Remark 4.2.6.3 (The Homotopy Extension Lifting Property). Let $f: X_{} \rightarrow S_{}$ be a morphism of simplicial sets. Unwinding the definitions, we see that the following conditions are equivalent:

  • The morphism $f$ is a left fibration.

  • For every monomorphism of simplicial sets $i: A_{} \hookrightarrow B_{}$, every lifting problem

    \[ \xymatrix@C =100pt{ A_{} \ar [d]^{i} \ar [r] & \operatorname{Fun}( \Delta ^1, X_{} ) \ar [d]^{\operatorname{ev}_0} \\ B_{} \ar [r] \ar@ {-->}[ur] & \operatorname{Fun}( \{ 0\} , X_{} ) \times _{ \operatorname{Fun}( \{ 0\} , S_{} ) } \operatorname{Fun}( \Delta ^1, S_{} ) } \]

    admits a solution (indicated by the dotted arrow in the diagram).

  • For every monomorphism of simplicial sets $i: A_{} \hookrightarrow B_{}$, every lifting problem

    \[ \xymatrix@C =100pt{ ( \Delta ^1 \times A_{} ) \coprod _{ \{ 0\} \times A_{} } (\{ 0\} \times B_{} ) \ar [r] \ar [d] & X_{} \ar [d]^{f} \\ \Delta ^1 \times B_{} \ar [r]^-{\overline{h}} \ar@ {-->}[ur]^-{h} & S_{} } \]

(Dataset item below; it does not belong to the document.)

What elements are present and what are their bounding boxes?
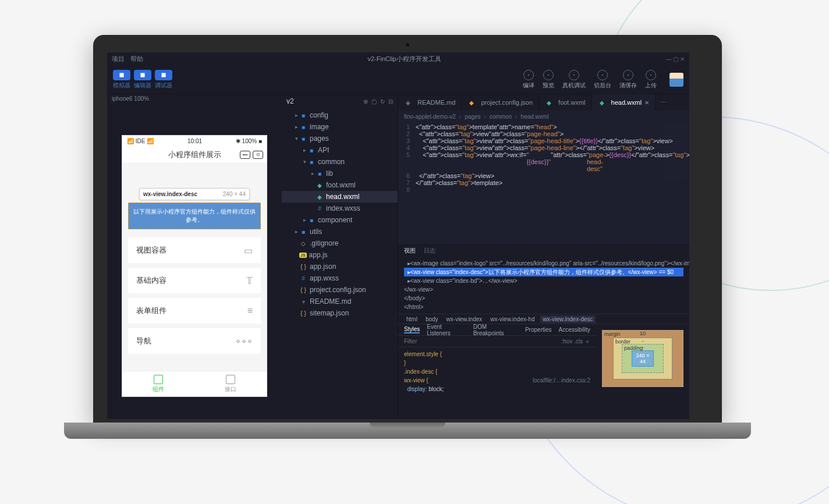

    admits a solution (indicated by the dotted arrow in the diagram).

  • Let $u: B_{} \rightarrow X_{}$ be a map of simplicial sets and let $\overline{h}: \Delta ^1 \times B_{} \rightarrow S_{}$ be a map satisfying $\overline{h}|_{ \{ 0\} \times B_{} } = f \circ u$: that is, $\overline{h}$ is a homotopy from $f \circ u$ to another map $\overline{v} = \overline{h}|_{ \{ 1\} \times B_{} }$. Then we can choose a map of simplicial sets $h: \Delta ^1 \times B_{} \rightarrow X_{}$ satisfying $f \circ h = \overline{h}$ and $h|_{ \{ 0\} \times B_{} } = u$: in other words, $\overline{h}$ can be lifted to a homotopy $h$ from $u$ to another map $v = h|_{ \{ 1\} \times B_{} }$. Moreover, given any simplicial subset $A_{} \subseteq B_{}$ and any map $h_0: \Delta ^1 \times A_{} \rightarrow X_{}$ satisfying $f \circ h_0 = \overline{h}|_{ \Delta ^1 \times A_{}}$ and $h_0|_{ \{ 0\} \times A_{} } = u|_{ A_{}}$, we can arrange that $h$ is an extension of $h_0$.

In the special case where $B_{} = \Delta ^0$ and $A_{} = \emptyset $, each of these assertions reduces to the left path lifting property of $f$.

Exercise 4.2.6.4. Let $f: X \rightarrow S$ be a morphism of simplicial sets. Show that:

  • The morphism $f$ is a left covering map if and only if the evaluation map

    \[ \operatorname{ev}_{0}: \operatorname{Fun}( \Delta ^1, X) \rightarrow \operatorname{Fun}( \{ 0\} , X) \times _{ \operatorname{Fun}( \{ 0\} , S)} \operatorname{Fun}( \Delta ^1, S) \]

    is an isomorphism of simplicial sets

  • The morphism $f$ is a right covering map if and only if the evaluation map

    \[ \operatorname{ev}_{1}: \operatorname{Fun}( \Delta ^1, X) \rightarrow \operatorname{Fun}( \{ 1\} , X) \times _{ \operatorname{Fun}( \{ 1\} , S)} \operatorname{Fun}( \Delta ^1, S) \]

    is an isomorphism of simplicial sets.

  • The morphism $f$ is a covering map if and only if both $\operatorname{ev}_{0}$ and $\operatorname{ev}_{1}$ are isomorphisms.